【微生物学】呼気検査による結核診断
Nature Communications
2014年9月24日
結核菌を検出するための迅速な呼気検査法が開発されたことを報告する論文が掲載される。これは、イソニアジドに対して感受性を有する結核菌に特異的な検査法である。イソニアジドは、結核患者に投与される抗生剤として最も一般的なもので、この薬剤に抵抗性を示す結核菌は珍しい。
現在用いられている結核の診断法は、血液検査や検体の顕微鏡観察によるものだが、信頼性がさほど高くなく、微生物学的な確認も必要で、この確認に数週間を要する。結核の治療に用いられる主要な抗生剤であるイソニアジドは、投与される際には不活化している。結核菌が持つ酵素(KatG)のみが、イソニアジドに作用して、活性な抗生物質と窒素ガスが生成される。
今回、Graham Timminsたちは、イソニアジドに対して感受性を有する結核菌を検出する呼気検査を開発し、実験動物を用いて評価したことを報告している。この検証実験は、実験動物(結核に感染させた動物と結核に感染していない動物)に化学標識されたイソニアジドを投与し、この動物が吐き出す息の質量分析を行って、標識された窒素ガスを検出するというものだ。陽性反応は、イソニアジド感受性結核菌が存在していることを示し、陰性反応は、結核に感染していないか、イソニアジド抵抗性結核菌が存在していることを示している。

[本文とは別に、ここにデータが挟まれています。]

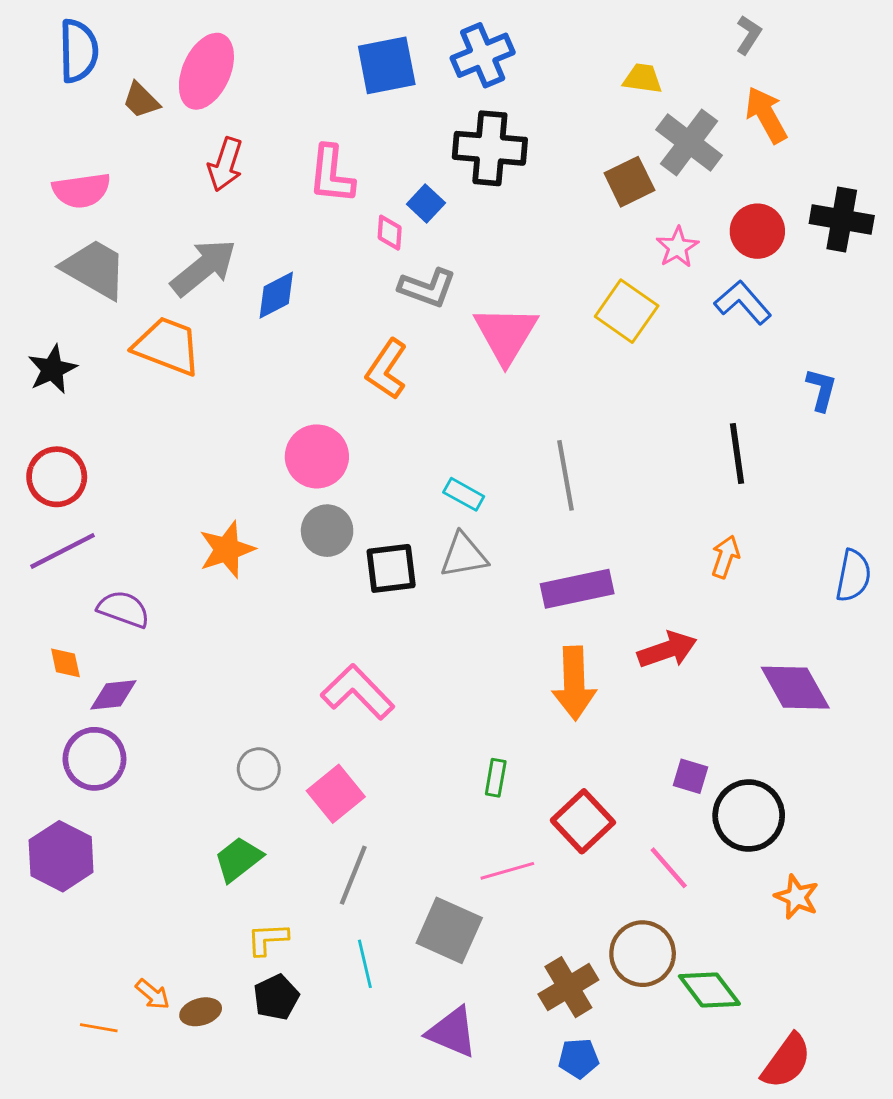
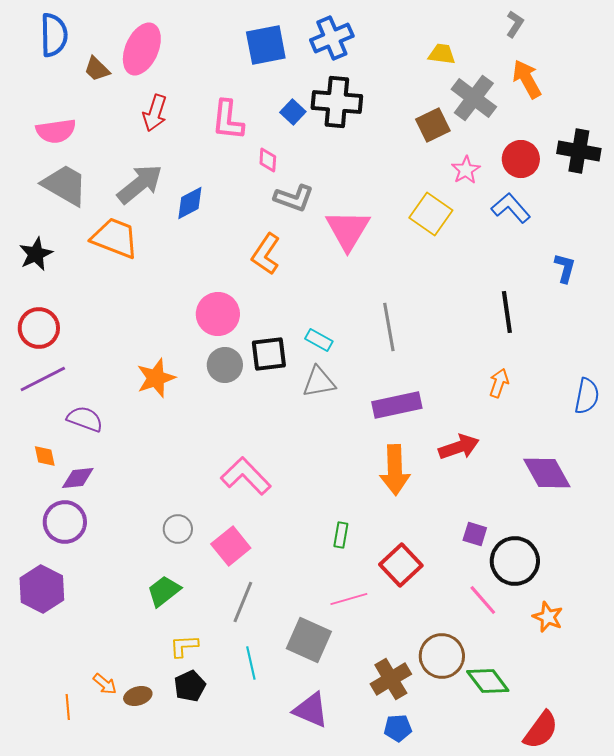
blue square: (426, 204) -> (293, 112), moved
black square: (391, 568) -> (269, 354), moved
pink line: (669, 868) -> (483, 600), moved
orange line: (99, 1028) -> (68, 707), turned 75

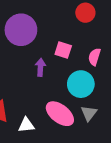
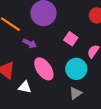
purple arrow: (40, 67) -> (30, 43), moved, turned 96
pink ellipse: (60, 114) -> (44, 69), moved

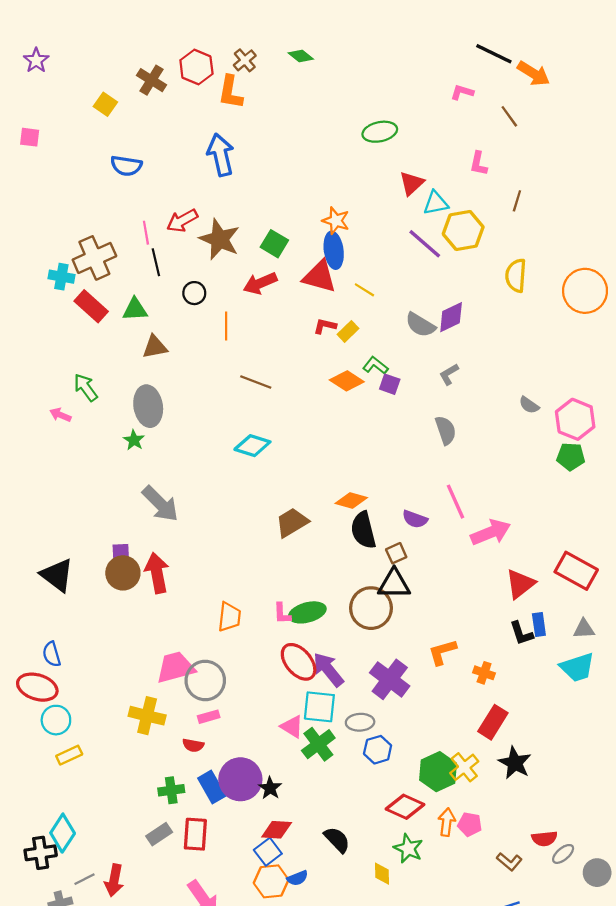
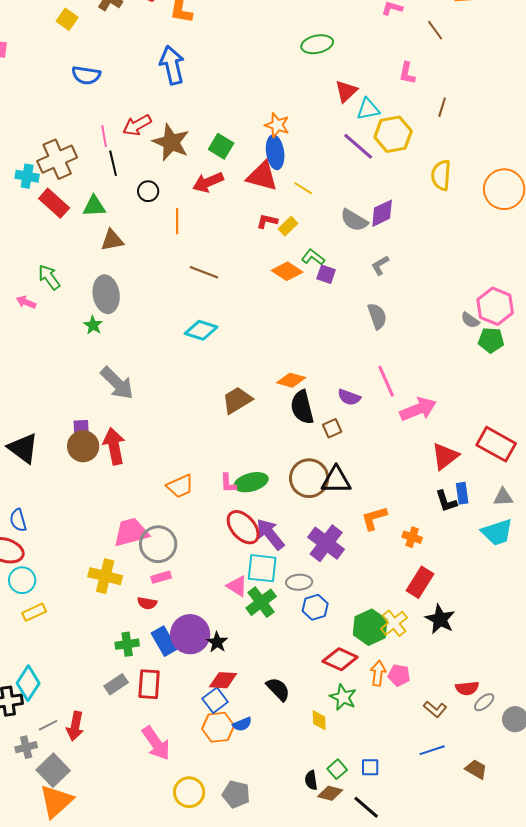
gray semicircle: (529, 405) -> (470, 320), moved
black triangle: (394, 584) -> (336, 480), moved
orange trapezoid: (229, 617) -> (180, 486), turned 60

携帯型の質量分析器は、現在開発中であるため、呼気検査が、今後、ポイント・オブ・ケア検査の手段となる可能性がある。この新しい呼気検査の安全性と有効性を評価するためには臨床研究が必要だが、この検査法は、医師が最適な抗生剤を迅速に決定、処方できるようになる上で役立つと考えられている。
doi:10.1038/ncomms5989
「Nature 関連誌注目のハイライト」は、ネイチャー広報部門が報道関係者向けに作成したリリースを翻訳したものです。より正確かつ詳細な情報が必要な場合には、必ず原著論文をご覧ください。